Note: ignore the unusual placement of the parentheses and the right-associativity of the operators described by the grammar.

The name to the left of the is called a variable or a non-terminal. Something in quotes is called a token, or terminal. Both terminals and non-terminals are considered symbols. Terminals can be thought of as the letters of one's language.

The itself is a relation which says that non-terminal on the left-hand side can generate the language on the right-hand side. This combination is called a production.
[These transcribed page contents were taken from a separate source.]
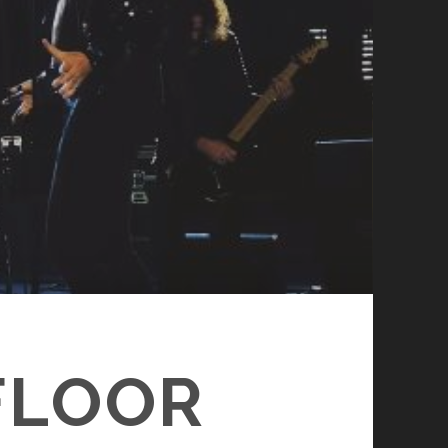
 FLOOR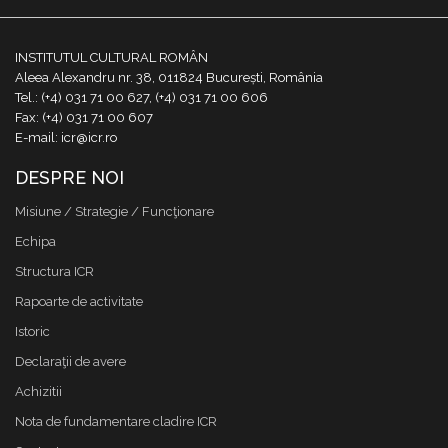
INSTITUTUL CULTURAL ROMÂN
Aleea Alexandru nr. 38, 011824 București, România
Tel.: (+4) 031 71 00 627, (+4) 031 71 00 606
Fax: (+4) 031 71 00 607
E-mail: icr@icr.ro
DESPRE NOI
Misiune / Strategie / Funcţionare
Echipa
Structura ICR
Rapoarte de activitate
Istoric
Declaraţii de avere
Achizitii
Nota de fundamentare cladire ICR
Note: the rest of this article will focus on parsing strings from left-to-right. The following examples detailing various parsing methods assume that our parsers alway guess correctly. Finally, we assume that our grammars are ε-free. That is, the right-hand side of a production is never empty (with one exception).

Top-Down Parsing

As its name implies, top-down parsing proceeds top-down. In the case of the above expression grammar, the "top" starts off as E. The action of going "down" involves one of two things:

  1. Replacing a non-terminal with something that it is related to (the right-hand side of ).
  2. Consuming a terminal.

Right-hand sides of productions contain both terminals and non-terminals. In replacing a non-terminal with ones of its right-hand sides, we set up expectations about the structure of later parts of the string. For example, suppose we want to parse "(2 × 3)". Parsing will proceed as follows:

Step Action Expectations Remainder of string
1 start E (2 × 3)
2 replace E → "(" E ")" "(" E ")" (2 × 3)
3 consume "(" E ")" 2 × 3)
4 replace E → A A ")" 2 × 3)
5 replace A → M M ")" 2 × 3)
6 replace M → N "×" M N "×" M ")" 2 × 3)
7 replace N → "2" "2" "×" M ")" 2 × 3)
8 consume "2" "×" M ")" × 3)
9 consume "×" M ")" 3)
10 replace M → N N ")" 3)
11 replace N → "3" "3" ")" 3)
12 consume "3" ")" )
13 consume ")"
accept

If—as a side-effect of parsing a string—one wanted to build a parse tree, then the order of constructing nodes in the parse tree would be as follows:

Top-Down Parsing Language

Brief mention needs to be given to the top-down parsing language (TDPL). The TDPL formalizes the behavior of many top-down parsers. A key difference between a TDPL grammar and a CFG is that productions are totally ordered in a TDPL grammar.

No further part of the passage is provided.